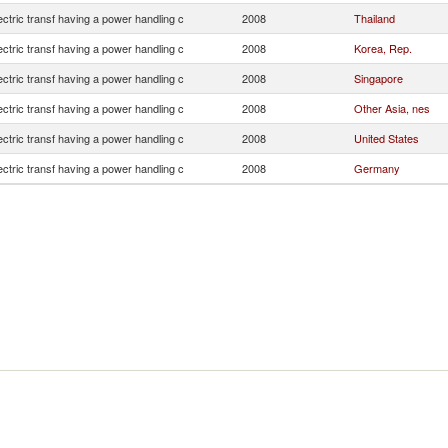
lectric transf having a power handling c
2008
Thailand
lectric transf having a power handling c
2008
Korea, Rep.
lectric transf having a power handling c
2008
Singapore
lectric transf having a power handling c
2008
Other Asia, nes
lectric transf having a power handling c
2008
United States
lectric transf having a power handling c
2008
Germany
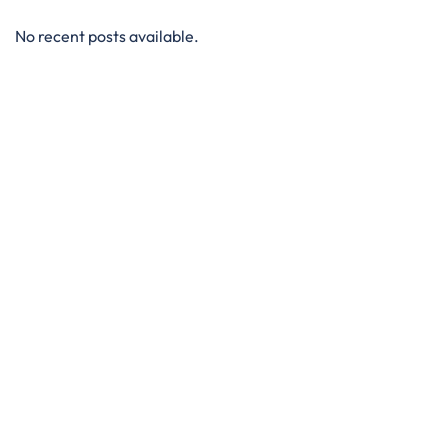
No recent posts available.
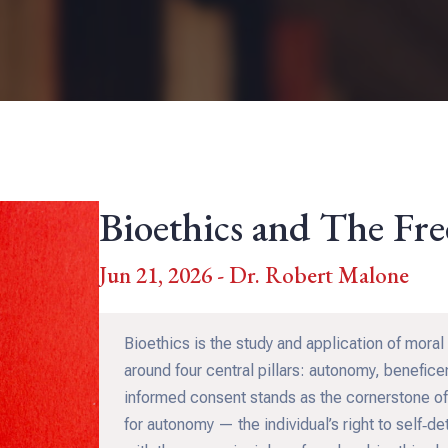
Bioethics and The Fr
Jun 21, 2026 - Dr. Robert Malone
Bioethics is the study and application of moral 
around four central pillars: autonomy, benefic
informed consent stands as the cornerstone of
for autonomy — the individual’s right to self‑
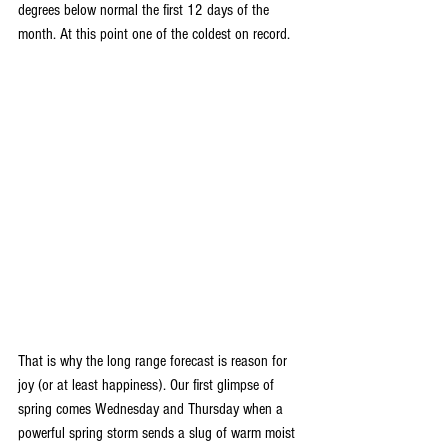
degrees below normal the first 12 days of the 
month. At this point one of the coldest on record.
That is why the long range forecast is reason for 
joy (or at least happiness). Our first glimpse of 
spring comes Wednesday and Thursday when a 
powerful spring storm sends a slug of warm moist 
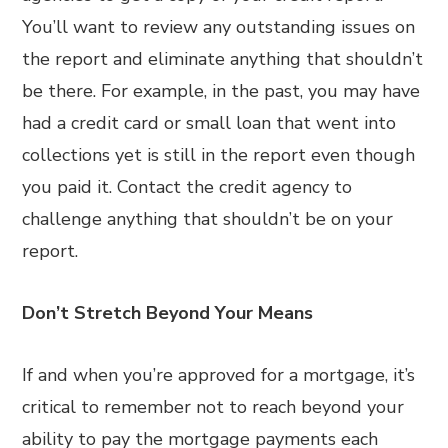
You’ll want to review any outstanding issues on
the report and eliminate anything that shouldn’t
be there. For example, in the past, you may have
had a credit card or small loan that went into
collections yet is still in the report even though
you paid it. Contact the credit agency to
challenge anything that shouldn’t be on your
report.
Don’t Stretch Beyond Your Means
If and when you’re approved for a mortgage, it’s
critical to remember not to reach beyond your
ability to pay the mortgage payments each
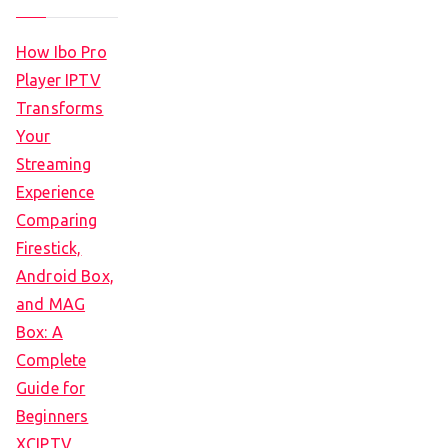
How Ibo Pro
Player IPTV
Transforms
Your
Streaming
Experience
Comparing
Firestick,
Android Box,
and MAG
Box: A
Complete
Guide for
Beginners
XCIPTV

#####

■ DESCRIPTION OF THE TASK ■
Could you set down every record above word for word, leaving out the pictures?

■ ANSWER FOR THE TASK ■
lectric transf having a power handling c
2008
Thailand
lectric transf having a power handling c
2008
Korea, Rep.
lectric transf having a power handling c
2008
Singapore
lectric transf having a power handling c
2008
Other Asia, nes
lectric transf having a power handling c
2008
United States
lectric transf having a power handling c
2008
Germany
No recent posts available.
Bioethics and The Fr
Jun 21, 2026 - Dr. Robert Malone
Bioethics is the study and application of moral 
around four central pillars: autonomy, benefic
informed consent stands as the cornerstone of
for autonomy — the individual’s right to self‑
degrees below normal the first 12 days of the 
month. At this point one of the coldest on record.
That is why the long range forecast is reason for 
joy (or at least happiness). Our first glimpse of 
spring comes Wednesday and Thursday when a 
powerful spring storm sends a slug of warm moist 
You’ll want to review any outstanding issues on
the report and eliminate anything that shouldn’t
be there. For example, in the past, you may have
had a credit card or small loan that went into
collections yet is still in the report even though
you paid it. Contact the credit agency to
challenge anything that shouldn’t be on your
report.
Don’t Stretch Beyond Your Means
If and when you’re approved for a mortgage, it’s
critical to remember not to reach beyond your
ability to pay the mortgage payments each
How Ibo Pro
Player IPTV
Transforms
Your
Streaming
Experience
Comparing
Firestick,
Android Box,
and MAG
Box: A
Complete
Guide for
Beginners
XCIPTV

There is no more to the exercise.